Stored data entries
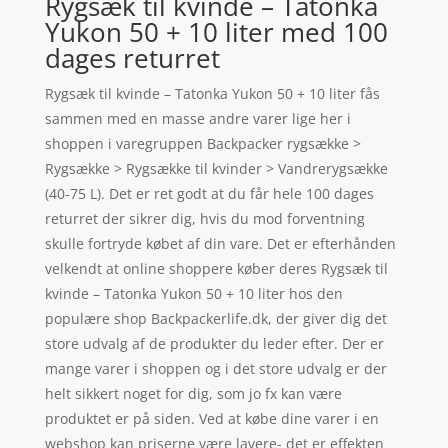
Rygsæk til kvinde – Tatonka
Yukon 50 + 10 liter med 100
dages returret
Rygsæk til kvinde – Tatonka Yukon 50 + 10 liter fås
sammen med en masse andre varer lige her i
shoppen i varegruppen Backpacker rygsække >
Rygsække > Rygsække til kvinder > Vandrerygsække
(40-75 L). Det er ret godt at du får hele 100 dages
returret der sikrer dig, hvis du mod forventning
skulle fortryde købet af din vare. Det er efterhånden
velkendt at online shoppere køber deres Rygsæk til
kvinde – Tatonka Yukon 50 + 10 liter hos den
populære shop Backpackerlife.dk, der giver dig det
store udvalg af de produkter du leder efter. Der er
mange varer i shoppen og i det store udvalg er der
helt sikkert noget for dig, som jo fx kan være
produktet er på siden. Ved at købe dine varer i en
webshop kan priserne være lavere- det er effekten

▸ **Required work**: The answer consists of the line holding "store udvalg af" and every line after it up to the end of the records, word for word.

▸ **Task solution**:
store udvalg af de produkter du leder efter. Der er
mange varer i shoppen og i det store udvalg er der
helt sikkert noget for dig, som jo fx kan være
produktet er på siden. Ved at købe dine varer i en
webshop kan priserne være lavere- det er effekten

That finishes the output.